I. - Lorsque le  comptable du Trésor public est  autorisé par des  dispositions législatives  ou réglementaires à procéder au recouvrement forcé d'une créance ou d'une condamnation pécuniaire, il peut, préalablement à la mise en oeuvre de toute procédure coercitive, demander à un huissier de justice d'obtenir du débiteur ou du condamné qu'il s'acquitte entre ses mains du montant de sa dette ou de sa condamnation pécuniaire.
Les frais de recouvrement sont versés directement par le débiteur ou le condamné à l'huissier de justice.
Le montant des frais, qui restent acquis à l'huissier de justice, est calculé selon un taux proportionnel aux sommes recouvrées fixé par arrêté conjoint des ministres chargés des finances et de la justice.

II. - Le recouvrement par le Trésor public des amendes et condamnations pécuniaires peut être assuré par voie d'opposition administrative adressée aux personnes physiques ou morales qui détiennent des fonds pour le compte du redevable, qui ont une dette envers lui ou qui lui versent une rémunération.

1. Le Trésor public notifie cette opposition administrative au redevable en même temps qu'elle est adressée au tiers détenteur.

2. Le destinataire de l'opposition administrative est tenu de rendre les fonds qu'il détient indisponibles à concurrence du montant de l'amende ou de la condamnation pécuniaire.

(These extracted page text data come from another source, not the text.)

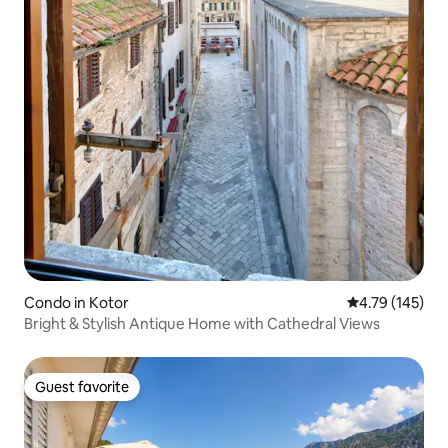
Condo in Kotor
4.79 out of 5 a
4.79 (145)
Bright & Stylish Antique Home with Cathedral Views
Guest favorite
Guest favorite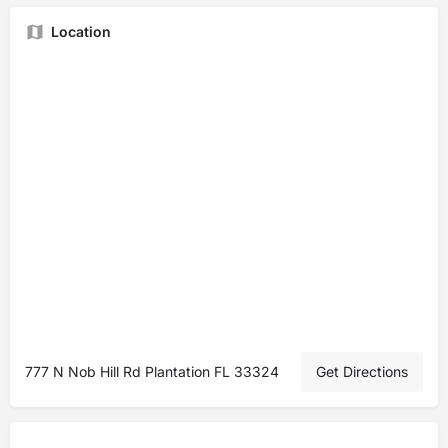
Location
777 N Nob Hill Rd Plantation FL 33324
Get Directions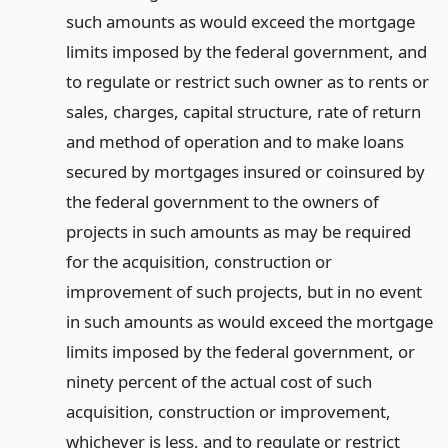
such amounts as would exceed the mortgage
limits imposed by the federal government, and
to regulate or restrict such owner as to rents or
sales, charges, capital structure, rate of return
and method of operation and to make loans
secured by mortgages insured or coinsured by
the federal government to the owners of
projects in such amounts as may be required
for the acquisition, construction or
improvement of such projects, but in no event
in such amounts as would exceed the mortgage
limits imposed by the federal government, or
ninety percent of the actual cost of such
acquisition, construction or improvement,
whichever is less, and to regulate or restrict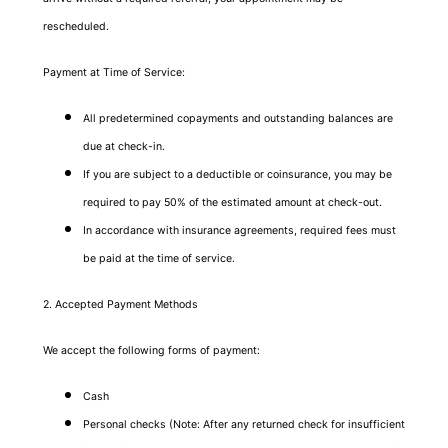
rescheduled.
Payment at Time of Service:
All predetermined copayments and outstanding balances are
due at check-in.
If you are subject to a deductible or coinsurance, you may be
required to pay 50% of the estimated amount at check-out.
In accordance with insurance agreements, required fees must
be paid at the time of service.
2. Accepted Payment Methods
We accept the following forms of payment:
Cash
Personal checks (Note: After any returned check for insufficient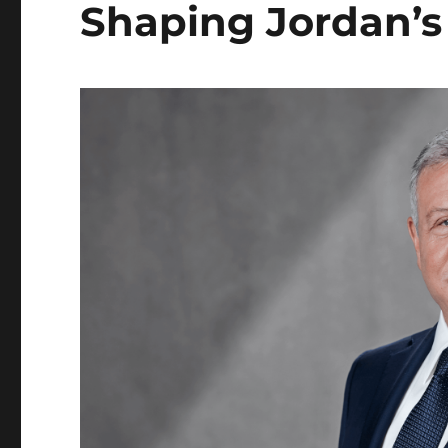
Shaping Jordan’s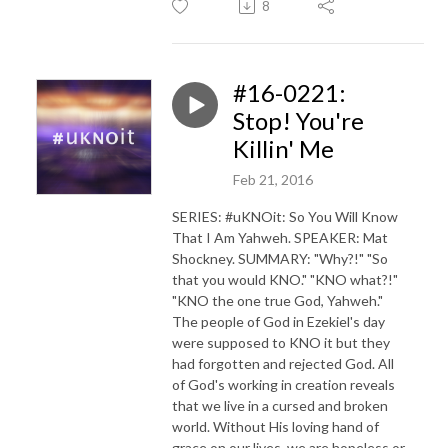
8
#16-0221:
Stop! You're
Killin' Me
Feb 21, 2016
SERIES: #uKNOit: So You Will Know
That I Am Yahweh. SPEAKER: Mat
Shockney. SUMMARY: "Why?!" "So
that you would KNO." "KNO what?!"
"KNO the one true God, Yahweh."
The people of God in Ezekiel's day
were supposed to KNO it but they
had forgotten and rejected God. All
of God's working in creation reveals
that we live in a cursed and broken
world. Without His loving hand of
grace on our lives, we are hopeless or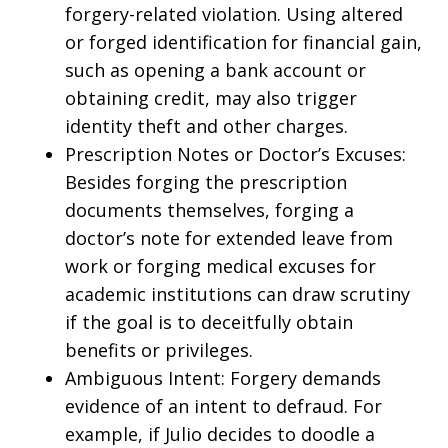
forgery-related violation. Using altered
or forged identification for financial gain,
such as opening a bank account or
obtaining credit, may also trigger
identity theft and other charges.
Prescription Notes or Doctor’s Excuses:
Besides forging the prescription
documents themselves, forging a
doctor’s note for extended leave from
work or forging medical excuses for
academic institutions can draw scrutiny
if the goal is to deceitfully obtain
benefits or privileges.
Ambiguous Intent: Forgery demands
evidence of an intent to defraud. For
example, if Julio decides to doodle a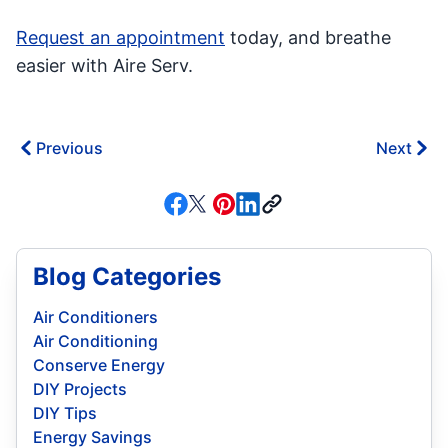
Request an appointment
today, and breathe
easier with Aire Serv.
Previous
Next
Blog Categories
Air Conditioners
Air Conditioning
Conserve Energy
DIY Projects
DIY Tips
Energy Savings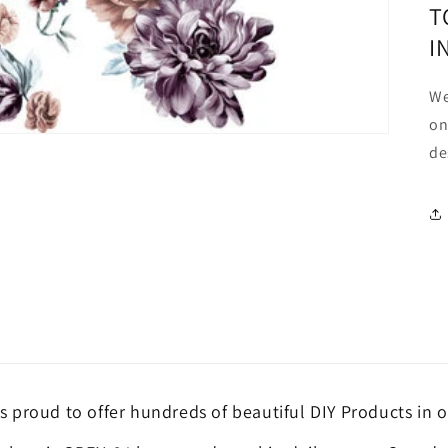
T
I
We
on
de
is proud to offer hundreds of beautiful DIY Products in o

L'opposition administrative emporte l'effet d'attribution immédiate prévu à l'article 43 de la loi n° 91-650 du 9 juillet 1991 portant réforme des procédures civiles d'exécution.
Les fonds doivent être reversés, dans les quinze jours qui suivent la réception de l'opposition administrative, par le tiers détenteur au Trésor public sous peine de se voir réclamer cette somme majorée du taux d'intérêt légal. Le paiement consécutif à une opposition administrative libère à due concurrence la personne qui l'a effectué à l'égard du redevable de l'amende ou de la condamnation pécuniaire.

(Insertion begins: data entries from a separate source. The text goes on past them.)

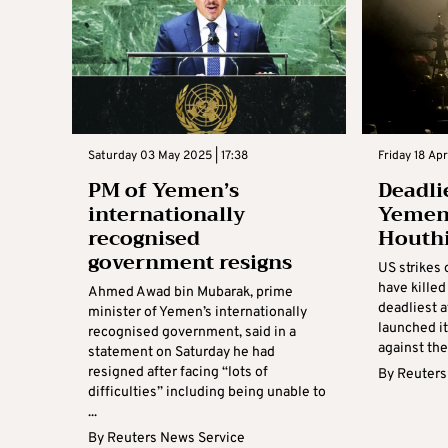
Saturday 03 May 2025 | 17:38
Friday 18 Apr
PM of Yemen’s
Deadli
internationally
Yemen 
recognised
Houthi
government resigns
US strikes 
have killed
Ahmed Awad bin Mubarak, prime
deadliest a
minister of Yemen’s internationally
launched i
recognised government, said in a
against the
statement on Saturday he had
resigned after facing “lots of
By
Reuters
difficulties” including being unable to
...
By
Reuters News Service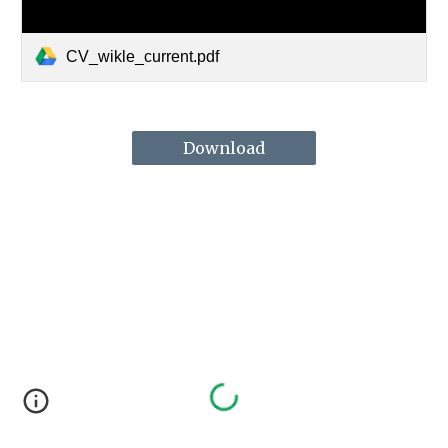
CV_wikle_current.pdf
Download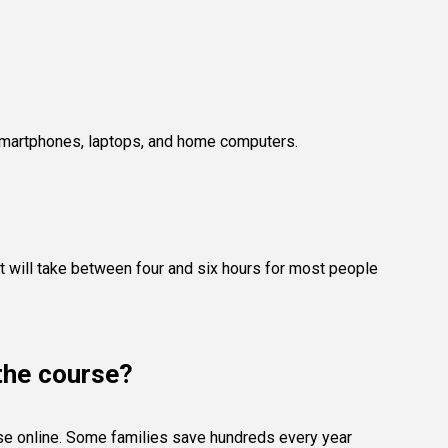
, smartphones, laptops, and home computers.
 It will take between four and six hours for most people
 the course?
rse online. Some families save hundreds every year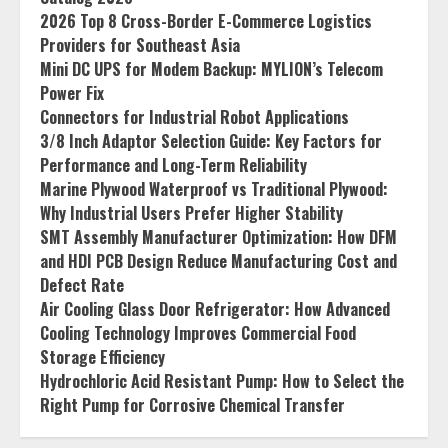
2026 Top 8 Cross-Border E-Commerce Logistics
Providers for Southeast Asia
Mini DC UPS for Modem Backup: MYLION’s Telecom
Power Fix
Connectors for Industrial Robot Applications
3/8 Inch Adaptor Selection Guide: Key Factors for
Performance and Long-Term Reliability
Marine Plywood Waterproof vs Traditional Plywood:
Why Industrial Users Prefer Higher Stability
SMT Assembly Manufacturer Optimization: How DFM
and HDI PCB Design Reduce Manufacturing Cost and
Defect Rate
Air Cooling Glass Door Refrigerator: How Advanced
Cooling Technology Improves Commercial Food
Storage Efficiency
Hydrochloric Acid Resistant Pump: How to Select the
Right Pump for Corrosive Chemical Transfer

3. L'effet de l'opposition administrative s'étend aux créances conditionnelles ou à terme. Dans ce cas, les fonds sont versés au Trésor public lorsque ces créances deviennent exigibles.
Lorsqu'une personne est simultanément destinataire de plusieurs oppositions administratives établies au nom du redevable, elle doit, en cas d'insuffisance des fonds, exécuter ces demandes en proportion de leurs montants respectifs. Si les fonds détenus ou dus par le destinataire de l'opposition administrative sont indisponibles entre ses mains, il doit en aviser le Trésor public dès sa réception.
L'exécution par le destinataire d'une opposition administrative, fondée sur un titre exécutoire, n'est pas affectée par une contestation postérieure de l'existence, du montant ou de l'exigibilité de la créance. Dès réception de la décision portant sur la contestation, le Trésor public, s'il y a lieu, donne une mainlevée, totale on partielle, de l'opposition administrative ou rembourse les sommes dues au redevable.


4. Les contestations relatives à l'opposition administrative doivent être adressées à l'administration dont dépend le comptable qui a exercé cette poursuite.


5. L'article 7 de la loi n° 72-650 du 11 juillet 1972 portant diverses dispositions d'ordre économique et financier est abrogé.


6. Un décret en Conseil d'Etat détermine les modalités d'application du présent II.

 

L'article 63 institue l’O.T.D pour les produits locaux sur le modèle de l’A.T.D  (nous vous avions tenu informés  le 13 décembre sur notre site Internet). La saisie attribution, notamment auprès des C.A.F a donc vécu.

La procédure se double d'un droit de communication au profit des comptables publics.

 L'article 128 affirme, de manière non équivoque, la procédure d'opposition administrative pour les amendes et condamnations pécuniaires.

Ces deux articles institutionnalisent le recours aux huissiers de Justice dans une phase préalable dont sont exclus les huissiers du Trésor. Ce recours est même rendu obligatoire pour le recouvrement des produits des collectivités locales. On le voit, la mission de recouvrement du Trésor public est à l'agonie au profit d'intervenants extérieurs.